Dear Disneyland,
How do you do the things that you do? How do you transform a family day out into something so much greater than the sum of its parts?
I mean, this was meant to be the ultimate post in the Family Days Out Are a Big Mistake series. And yet…
How do you enchant people enough to want to queue for hours at a time? A wait of an hour in a snaking line of people to have a 30-second flight on a carbon fibre elephant! 110 minutes to sit in a rat!!! And then the rat ride broke down…and yet people didn’t revolt; they – we – just went and stood in a different queue for something else.
I know! It’s crazy! And yet you get us all to do it without complaint. Or at least without outbreaks of violence. And it must be something that you do because the second we were across the threshold there were nearly blows on the shuttle back to the hotel. What spell do you cast?

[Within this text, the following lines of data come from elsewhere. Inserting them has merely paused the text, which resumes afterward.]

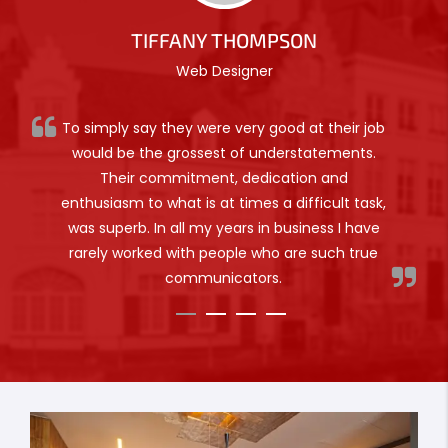
TIFFANY THOMPSON
Web Designer
To simply say they were very good at their job
would be the grossest of understatements.
Their commitment, dedication and
enthusiasm to what is at times a difficult task,
was superb. In all my years in business I have
rarely worked with people who are such true
communicators.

Because, please, I can’t usually get Noodles to sit still for long enough to eat his lunch, but for you even he waited…and waited…and waited.

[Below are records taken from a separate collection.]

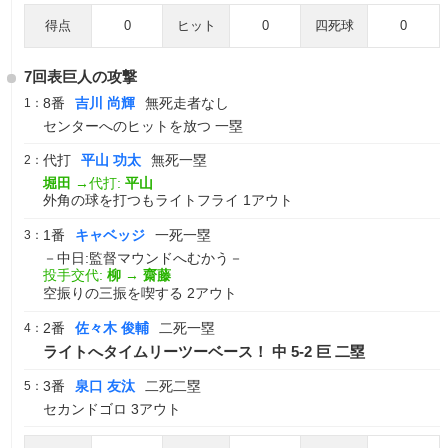
得点
0
ヒット
0
四死球
0
7回表巨人の攻撃
8番
吉川 尚輝
無死走者なし
1：
センターへのヒットを放つ 一塁
代打
平山 功太
無死一塁
2：
堀田
→代打:
平山
外角の球を打つもライトフライ 1アウト
1番
キャベッジ
一死一塁
3：
－中日:監督マウンドへむかう－
投手交代:
柳
→
齋藤
空振りの三振を喫する 2アウト
2番
佐々木 俊輔
二死一塁
4：
ライトへタイムリーツーベース！ 中 5-2 巨 二塁
3番
泉口 友汰
二死二塁
5：
セカンドゴロ 3アウト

Ok, he made a break for it as we queued for Peter Pan’s Flight (thank goodness for fast reactions and hoods on kids’ coats!) but by and large he was the most obedient I’ve seen him. Thank you for that. But can’t you pass on the smallest of tips that I can use in everyday life? Please?

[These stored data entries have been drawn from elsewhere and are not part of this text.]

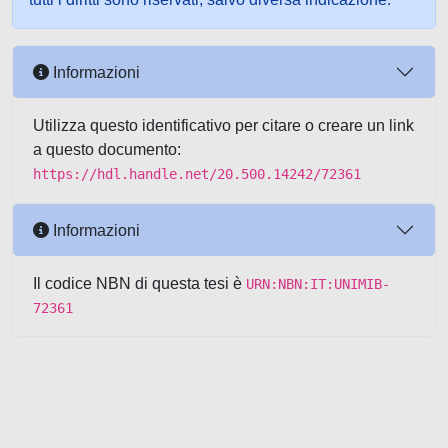
Informazioni
Utilizza questo identificativo per citare o creare un link
a questo documento:
https://hdl.handle.net/20.500.14242/72361
Informazioni
Il codice NBN di questa tesi è
URN:NBN:IT:UNIMIB-
72361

Or maybe it was the combination of not having a clue as to what was going on and repeatedly being put on things that whizzed him around. It would explain the omnipresent look of befuddlement he wore for most of the day.
How do you make us stand outside in the cold (although thankfully this time not the rain) for 12 full hours again without complaint from kids and grown-ups alike? We all felt the chill, Parisian breeze and yet, like Elsa, the cold never bothered us. How do you do that?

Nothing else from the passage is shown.